Thus the inherent limitations of Attention 1.0 and 2.0: even when you land that one new client, when that patient is feeling better, what then? It’s on to the next (hoped-for) client referral, local networking event, or Linked-in lead. And the next.
There’s really no comparison: A contact and a business card at a Meetup event at a downtown hotel. Result: One new client, maybe a few referrals.
Or your own leveraged attention asset, sending you new friends and clients, 24/7.
Susan Daffron says
What a great article! Here’s my latest story…in about an hour, I’m doing a Webinar based on my fundraising book for winners of pet-related Pepsi Refresh grants. They found me through one of the founders of BlogPaws (who incidently met each other at a BlogHer conference). They read my blog at NAPRP.com, checked out the book site, and the speaking pages of my SusanDaffron.com site and wanted me to speak for them ASAP. It works 😉
I’m glad to see what Sue’s doing now too (I met her at the event where I met you and Jon). Thanks for sharing the link to her new site. It’s exciting to see her vision so beautifully realized!
Keith says
Hi Susan,
Thanks, you’ve given us a great example. You’ve established some **deep authority** in your niches, and I’m so happy to see you continue to benefit from tipping points of your own.

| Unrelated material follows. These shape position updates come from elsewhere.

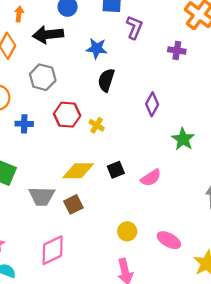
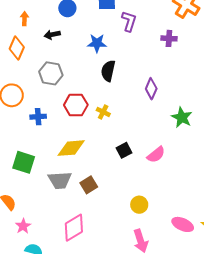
black arrow: (48, 35) -> (52, 35), size x0.6
yellow diamond: (78, 171) -> (71, 148), moved
pink ellipse: (169, 240) -> (183, 224), moved

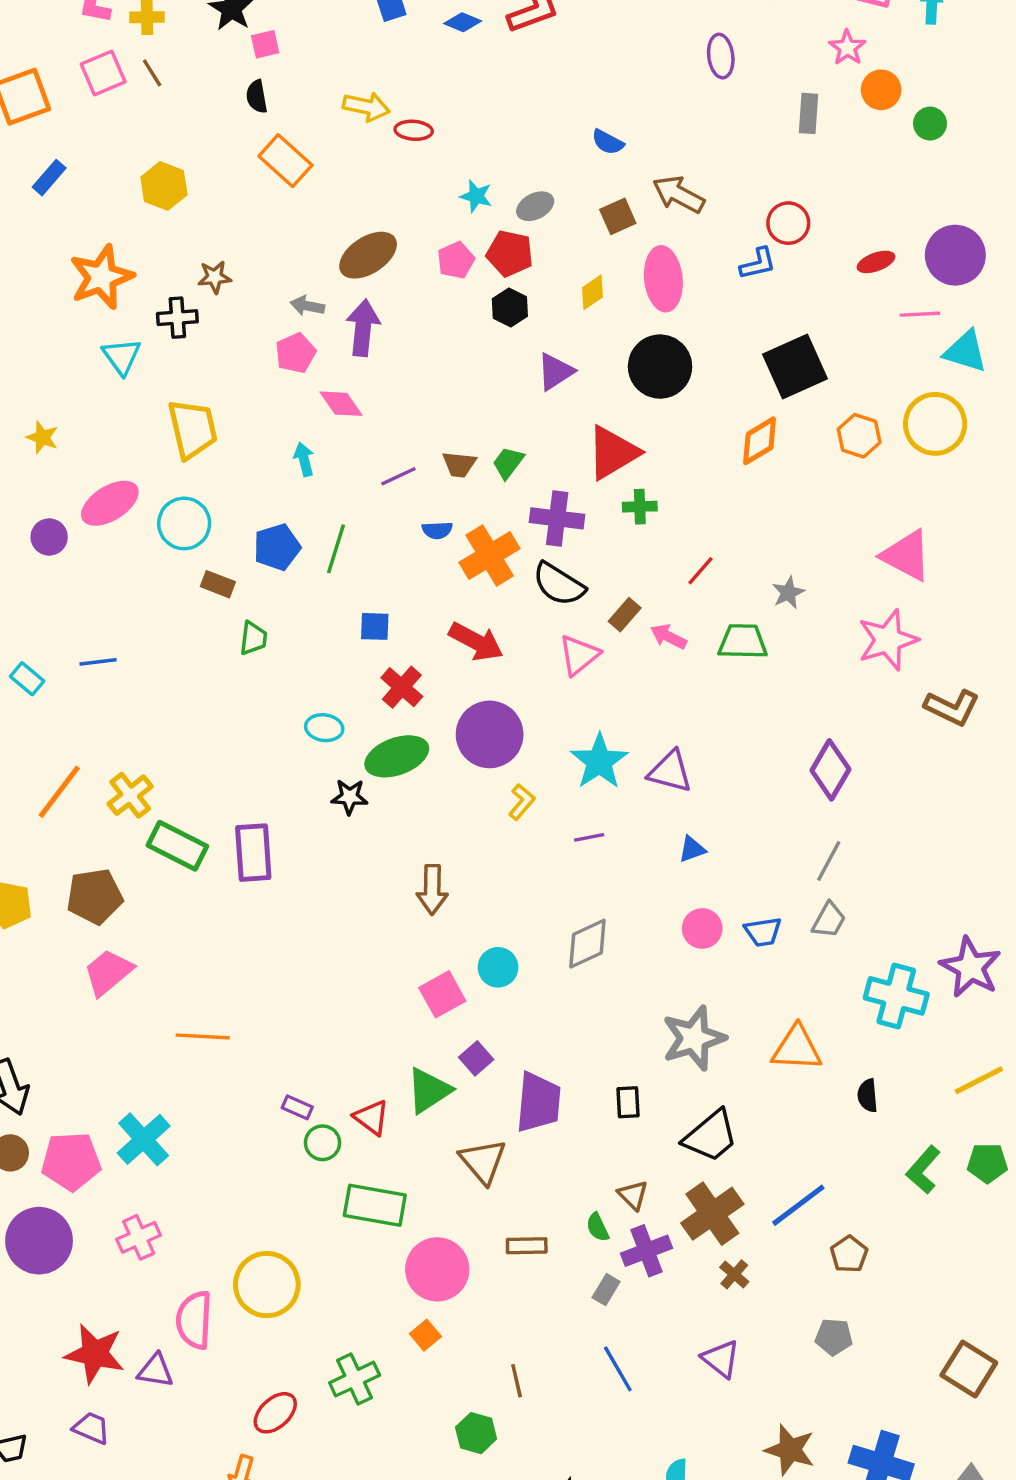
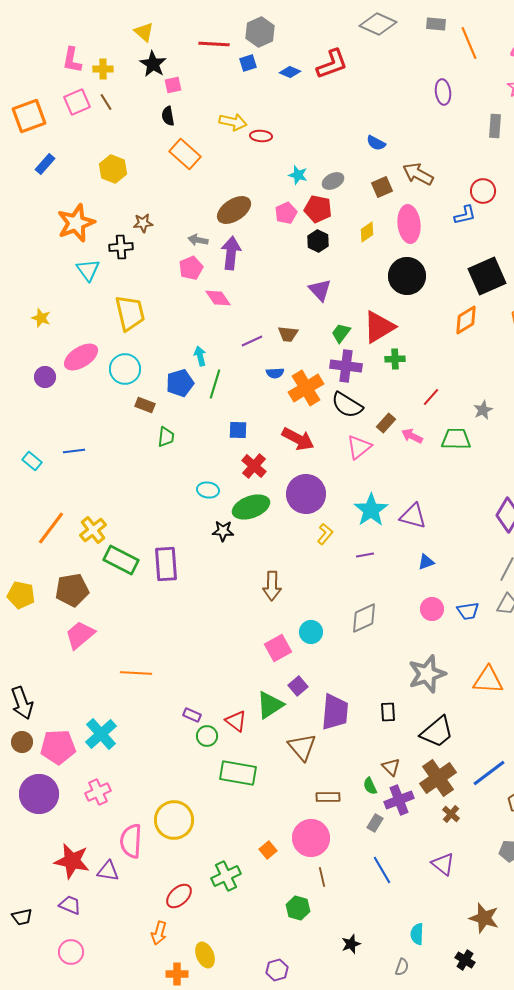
purple triangle: (555, 372) -> (320, 290), moved, turned -40
cyan arrow: (304, 459) -> (200, 356), moved
green trapezoid: (508, 463) -> (341, 333), moved
pink circle: (437, 1269) -> (311, 838), moved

One thing I’ve noticed with businesses at your level are sites with a lot less authority want (and need) to “borrow” a bit of your authority. Not sure if this applies to you, but as more and more offers come pouring in for our own sites, we have to constantly remind ourselves of one question: Is this opportunity a single transaction that won’t further our message, or does it present an opportunity for true message and business **leverage**?
Thanks for your great comment!
Keith
Susan Daffron says
That’s a good point about leverage. I did think about the fact that doing the Webinar might introduce my book Funds to the Rescue to a very targeted group of people who might be interested in it. And the last slide had a picture of the book cover 😉
A less obvious point for future leverage is that I could update my speaking page to say that I’ve spoken for Pepsi Refresh grantees. They also liked it so much they want me to do another Webinar in the future. So that’s cool too!
Keith says
Susan,
Thanks for adding a finer point to all of this: your efforts are targeted and relevant, which makes all the difference. And you’re spot-on with the speaking page update: these webinars could be very nice for you, indeed. Keep us posted!
Keith
Sylvia says
Congratulations on some well-deserved recognition!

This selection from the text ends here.